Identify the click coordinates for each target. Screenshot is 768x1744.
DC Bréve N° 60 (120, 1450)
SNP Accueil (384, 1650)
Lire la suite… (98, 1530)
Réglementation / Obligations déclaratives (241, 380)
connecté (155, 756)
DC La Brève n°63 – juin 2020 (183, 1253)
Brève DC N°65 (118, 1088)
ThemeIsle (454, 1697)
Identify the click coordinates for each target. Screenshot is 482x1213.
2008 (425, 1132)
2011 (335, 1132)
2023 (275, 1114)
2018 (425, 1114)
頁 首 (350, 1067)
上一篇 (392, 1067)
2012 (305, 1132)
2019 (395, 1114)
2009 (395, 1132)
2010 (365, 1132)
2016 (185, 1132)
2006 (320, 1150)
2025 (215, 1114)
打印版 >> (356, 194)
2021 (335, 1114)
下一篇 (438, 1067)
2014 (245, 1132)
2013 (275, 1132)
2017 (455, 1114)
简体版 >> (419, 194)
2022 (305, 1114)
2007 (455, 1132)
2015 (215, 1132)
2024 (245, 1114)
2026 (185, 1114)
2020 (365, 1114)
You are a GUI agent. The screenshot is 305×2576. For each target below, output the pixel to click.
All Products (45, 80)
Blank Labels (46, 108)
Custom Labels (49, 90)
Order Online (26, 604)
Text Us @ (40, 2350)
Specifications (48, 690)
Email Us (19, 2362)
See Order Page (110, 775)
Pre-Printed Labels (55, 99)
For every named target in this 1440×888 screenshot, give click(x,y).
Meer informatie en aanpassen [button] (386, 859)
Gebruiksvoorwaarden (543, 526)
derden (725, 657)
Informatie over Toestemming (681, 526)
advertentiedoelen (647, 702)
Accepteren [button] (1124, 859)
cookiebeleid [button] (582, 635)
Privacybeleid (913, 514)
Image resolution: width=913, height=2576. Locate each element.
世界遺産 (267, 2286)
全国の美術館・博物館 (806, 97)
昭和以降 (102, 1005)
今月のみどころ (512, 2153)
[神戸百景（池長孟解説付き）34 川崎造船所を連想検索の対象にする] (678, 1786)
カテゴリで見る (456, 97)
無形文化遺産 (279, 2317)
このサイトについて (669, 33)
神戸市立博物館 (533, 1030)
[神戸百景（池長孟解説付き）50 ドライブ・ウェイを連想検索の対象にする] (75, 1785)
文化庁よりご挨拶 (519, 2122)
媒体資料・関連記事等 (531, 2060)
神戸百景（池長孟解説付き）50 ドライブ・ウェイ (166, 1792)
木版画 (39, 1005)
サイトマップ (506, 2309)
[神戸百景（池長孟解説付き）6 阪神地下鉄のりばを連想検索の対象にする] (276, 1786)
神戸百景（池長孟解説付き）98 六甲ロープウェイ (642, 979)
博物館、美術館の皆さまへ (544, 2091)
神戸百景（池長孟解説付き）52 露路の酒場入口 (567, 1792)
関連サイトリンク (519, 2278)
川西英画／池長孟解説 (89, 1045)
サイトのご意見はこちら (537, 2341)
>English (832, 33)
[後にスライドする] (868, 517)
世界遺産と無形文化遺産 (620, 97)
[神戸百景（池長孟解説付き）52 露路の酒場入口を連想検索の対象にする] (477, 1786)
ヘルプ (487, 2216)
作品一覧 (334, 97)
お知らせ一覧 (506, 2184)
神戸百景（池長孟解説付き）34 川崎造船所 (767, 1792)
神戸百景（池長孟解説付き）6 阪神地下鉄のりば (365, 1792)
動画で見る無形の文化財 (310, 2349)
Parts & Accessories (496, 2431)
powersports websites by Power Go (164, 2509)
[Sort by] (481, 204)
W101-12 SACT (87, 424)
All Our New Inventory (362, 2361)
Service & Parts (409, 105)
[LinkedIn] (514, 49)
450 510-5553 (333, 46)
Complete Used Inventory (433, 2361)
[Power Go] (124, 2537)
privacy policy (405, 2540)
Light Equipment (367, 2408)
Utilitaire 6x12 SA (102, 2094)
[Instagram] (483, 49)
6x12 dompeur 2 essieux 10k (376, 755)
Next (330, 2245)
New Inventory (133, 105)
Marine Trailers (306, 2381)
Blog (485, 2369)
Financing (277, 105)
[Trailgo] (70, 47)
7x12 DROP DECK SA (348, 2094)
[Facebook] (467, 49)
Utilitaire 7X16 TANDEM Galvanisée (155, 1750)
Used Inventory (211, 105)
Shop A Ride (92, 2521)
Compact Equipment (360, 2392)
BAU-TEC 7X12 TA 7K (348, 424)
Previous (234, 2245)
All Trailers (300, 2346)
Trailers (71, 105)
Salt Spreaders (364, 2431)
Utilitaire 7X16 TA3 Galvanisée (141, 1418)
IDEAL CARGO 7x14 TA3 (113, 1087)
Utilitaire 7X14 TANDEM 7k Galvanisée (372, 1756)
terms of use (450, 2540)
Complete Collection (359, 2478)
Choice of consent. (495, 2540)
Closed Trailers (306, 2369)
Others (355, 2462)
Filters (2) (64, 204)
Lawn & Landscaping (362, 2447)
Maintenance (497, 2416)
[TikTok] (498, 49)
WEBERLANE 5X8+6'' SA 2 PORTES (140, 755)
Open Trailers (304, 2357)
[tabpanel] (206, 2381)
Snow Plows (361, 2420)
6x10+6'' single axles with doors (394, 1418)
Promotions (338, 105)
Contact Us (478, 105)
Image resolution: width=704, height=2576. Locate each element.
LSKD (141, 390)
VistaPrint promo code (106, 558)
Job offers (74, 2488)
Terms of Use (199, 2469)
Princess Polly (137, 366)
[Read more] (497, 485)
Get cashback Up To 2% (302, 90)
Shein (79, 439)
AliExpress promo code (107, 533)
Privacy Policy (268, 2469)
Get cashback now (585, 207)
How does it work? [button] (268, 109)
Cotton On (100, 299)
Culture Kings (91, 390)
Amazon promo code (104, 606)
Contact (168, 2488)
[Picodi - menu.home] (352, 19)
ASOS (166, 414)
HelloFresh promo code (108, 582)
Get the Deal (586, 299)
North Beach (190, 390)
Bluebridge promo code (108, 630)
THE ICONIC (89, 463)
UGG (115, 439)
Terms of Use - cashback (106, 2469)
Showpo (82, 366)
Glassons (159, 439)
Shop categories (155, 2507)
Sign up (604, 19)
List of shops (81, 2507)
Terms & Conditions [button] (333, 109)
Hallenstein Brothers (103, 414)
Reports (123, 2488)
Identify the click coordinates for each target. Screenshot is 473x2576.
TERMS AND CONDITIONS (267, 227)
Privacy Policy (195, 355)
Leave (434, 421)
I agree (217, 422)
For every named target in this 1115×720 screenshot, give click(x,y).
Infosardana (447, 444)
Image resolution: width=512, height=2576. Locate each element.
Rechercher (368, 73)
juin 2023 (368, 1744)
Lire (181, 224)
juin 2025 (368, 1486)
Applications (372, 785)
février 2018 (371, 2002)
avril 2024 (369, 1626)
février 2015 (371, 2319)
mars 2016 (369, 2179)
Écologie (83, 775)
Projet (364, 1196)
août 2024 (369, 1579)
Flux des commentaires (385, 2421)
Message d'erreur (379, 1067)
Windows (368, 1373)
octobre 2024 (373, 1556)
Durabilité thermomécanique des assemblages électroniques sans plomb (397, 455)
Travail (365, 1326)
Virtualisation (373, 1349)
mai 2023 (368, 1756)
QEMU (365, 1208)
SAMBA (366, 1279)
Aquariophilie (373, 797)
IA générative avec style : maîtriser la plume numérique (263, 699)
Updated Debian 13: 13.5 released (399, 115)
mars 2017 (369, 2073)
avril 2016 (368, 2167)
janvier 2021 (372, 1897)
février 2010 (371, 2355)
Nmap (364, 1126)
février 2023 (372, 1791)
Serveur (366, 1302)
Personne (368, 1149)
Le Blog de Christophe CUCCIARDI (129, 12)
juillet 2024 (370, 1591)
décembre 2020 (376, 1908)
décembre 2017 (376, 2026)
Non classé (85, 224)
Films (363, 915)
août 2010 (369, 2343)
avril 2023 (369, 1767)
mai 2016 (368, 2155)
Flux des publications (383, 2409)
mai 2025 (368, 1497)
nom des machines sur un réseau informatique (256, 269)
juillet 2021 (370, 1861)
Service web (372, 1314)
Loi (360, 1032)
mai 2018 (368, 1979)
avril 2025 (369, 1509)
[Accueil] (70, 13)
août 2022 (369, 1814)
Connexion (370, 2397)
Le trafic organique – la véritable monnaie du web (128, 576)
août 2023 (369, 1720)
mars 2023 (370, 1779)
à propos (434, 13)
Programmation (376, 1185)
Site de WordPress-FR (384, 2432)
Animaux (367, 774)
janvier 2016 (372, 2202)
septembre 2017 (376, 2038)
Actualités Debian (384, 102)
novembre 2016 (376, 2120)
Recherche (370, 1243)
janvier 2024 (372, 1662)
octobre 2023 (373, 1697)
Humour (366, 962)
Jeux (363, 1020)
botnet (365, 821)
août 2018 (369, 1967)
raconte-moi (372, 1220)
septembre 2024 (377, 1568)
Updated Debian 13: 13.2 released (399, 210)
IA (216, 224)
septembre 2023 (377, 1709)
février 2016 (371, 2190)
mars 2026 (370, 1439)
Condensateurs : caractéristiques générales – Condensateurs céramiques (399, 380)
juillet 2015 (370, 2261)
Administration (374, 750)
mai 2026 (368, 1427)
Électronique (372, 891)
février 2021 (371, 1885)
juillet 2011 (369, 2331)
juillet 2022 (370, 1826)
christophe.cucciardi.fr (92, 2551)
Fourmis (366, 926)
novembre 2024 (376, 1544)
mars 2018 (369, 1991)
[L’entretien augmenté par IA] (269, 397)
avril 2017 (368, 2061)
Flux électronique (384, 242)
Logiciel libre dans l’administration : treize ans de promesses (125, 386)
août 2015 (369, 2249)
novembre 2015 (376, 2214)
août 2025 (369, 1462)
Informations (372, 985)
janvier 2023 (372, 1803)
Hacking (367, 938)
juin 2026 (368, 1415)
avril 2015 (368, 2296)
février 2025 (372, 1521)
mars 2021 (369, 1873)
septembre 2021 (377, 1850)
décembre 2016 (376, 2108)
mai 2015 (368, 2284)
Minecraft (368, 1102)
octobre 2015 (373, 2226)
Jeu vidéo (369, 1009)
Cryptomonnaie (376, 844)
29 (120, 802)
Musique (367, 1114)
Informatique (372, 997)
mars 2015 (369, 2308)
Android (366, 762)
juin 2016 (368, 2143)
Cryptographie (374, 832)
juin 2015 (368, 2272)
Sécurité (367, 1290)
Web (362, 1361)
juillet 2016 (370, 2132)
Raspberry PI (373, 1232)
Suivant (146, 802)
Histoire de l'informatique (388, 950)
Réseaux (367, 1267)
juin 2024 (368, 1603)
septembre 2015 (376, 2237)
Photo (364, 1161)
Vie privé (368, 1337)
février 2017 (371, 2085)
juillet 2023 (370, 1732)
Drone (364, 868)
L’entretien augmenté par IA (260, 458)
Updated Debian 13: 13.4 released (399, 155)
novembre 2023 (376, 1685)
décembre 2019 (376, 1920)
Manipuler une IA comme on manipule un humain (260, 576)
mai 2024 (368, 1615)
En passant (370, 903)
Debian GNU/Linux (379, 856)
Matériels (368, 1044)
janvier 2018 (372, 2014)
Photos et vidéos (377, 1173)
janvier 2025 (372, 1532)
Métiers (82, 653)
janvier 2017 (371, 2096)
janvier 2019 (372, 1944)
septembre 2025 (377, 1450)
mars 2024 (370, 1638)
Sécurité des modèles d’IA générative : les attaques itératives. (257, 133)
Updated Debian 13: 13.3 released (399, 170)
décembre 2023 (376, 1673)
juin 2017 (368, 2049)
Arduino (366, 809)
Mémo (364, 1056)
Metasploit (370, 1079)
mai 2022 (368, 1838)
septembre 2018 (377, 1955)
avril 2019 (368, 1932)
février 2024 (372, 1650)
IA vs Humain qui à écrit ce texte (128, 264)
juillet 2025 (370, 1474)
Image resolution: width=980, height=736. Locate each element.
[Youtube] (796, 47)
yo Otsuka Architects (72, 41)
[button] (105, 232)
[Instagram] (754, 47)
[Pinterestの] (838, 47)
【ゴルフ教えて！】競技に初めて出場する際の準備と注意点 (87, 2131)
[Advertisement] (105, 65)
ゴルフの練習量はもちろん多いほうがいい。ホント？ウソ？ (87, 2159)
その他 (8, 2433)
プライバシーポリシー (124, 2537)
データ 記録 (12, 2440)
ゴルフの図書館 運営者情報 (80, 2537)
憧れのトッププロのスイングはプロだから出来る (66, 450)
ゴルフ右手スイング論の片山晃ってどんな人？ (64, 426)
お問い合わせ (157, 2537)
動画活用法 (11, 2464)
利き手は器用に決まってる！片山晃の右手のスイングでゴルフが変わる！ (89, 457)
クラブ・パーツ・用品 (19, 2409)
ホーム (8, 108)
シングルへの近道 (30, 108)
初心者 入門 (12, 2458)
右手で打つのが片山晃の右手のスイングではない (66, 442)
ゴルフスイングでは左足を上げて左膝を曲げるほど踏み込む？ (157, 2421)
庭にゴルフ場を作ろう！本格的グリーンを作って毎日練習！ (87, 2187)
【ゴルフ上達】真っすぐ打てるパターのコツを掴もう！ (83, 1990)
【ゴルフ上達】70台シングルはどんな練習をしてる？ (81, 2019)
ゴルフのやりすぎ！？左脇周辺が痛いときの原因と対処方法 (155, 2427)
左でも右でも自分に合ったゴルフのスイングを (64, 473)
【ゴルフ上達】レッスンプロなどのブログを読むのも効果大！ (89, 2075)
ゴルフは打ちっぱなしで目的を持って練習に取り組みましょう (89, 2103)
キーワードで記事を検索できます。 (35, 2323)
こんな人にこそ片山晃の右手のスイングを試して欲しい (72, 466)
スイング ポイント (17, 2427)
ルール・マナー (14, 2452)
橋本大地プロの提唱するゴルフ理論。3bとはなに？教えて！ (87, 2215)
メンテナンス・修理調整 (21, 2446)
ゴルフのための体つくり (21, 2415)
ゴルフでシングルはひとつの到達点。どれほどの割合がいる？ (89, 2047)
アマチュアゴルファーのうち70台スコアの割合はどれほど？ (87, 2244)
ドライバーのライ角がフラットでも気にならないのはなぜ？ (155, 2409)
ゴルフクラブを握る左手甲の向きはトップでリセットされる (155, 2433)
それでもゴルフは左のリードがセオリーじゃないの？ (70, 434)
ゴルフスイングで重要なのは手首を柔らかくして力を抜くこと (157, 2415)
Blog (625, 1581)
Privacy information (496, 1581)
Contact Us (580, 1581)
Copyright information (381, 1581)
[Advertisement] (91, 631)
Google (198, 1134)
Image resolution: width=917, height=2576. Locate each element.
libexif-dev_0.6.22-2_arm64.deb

_Task statement_. Please write out only the lines from the one containing "Privacy information (496, 1581)" to the end of the records above, exactly, both ends included.

_Solved problem_.
Privacy information (496, 1581)
Contact Us (580, 1581)
Copyright information (381, 1581)
[Advertisement] (91, 631)
Google (198, 1134)
Image resolution: width=917, height=2576. Locate each element.
libexif-dev_0.6.22-2_arm64.deb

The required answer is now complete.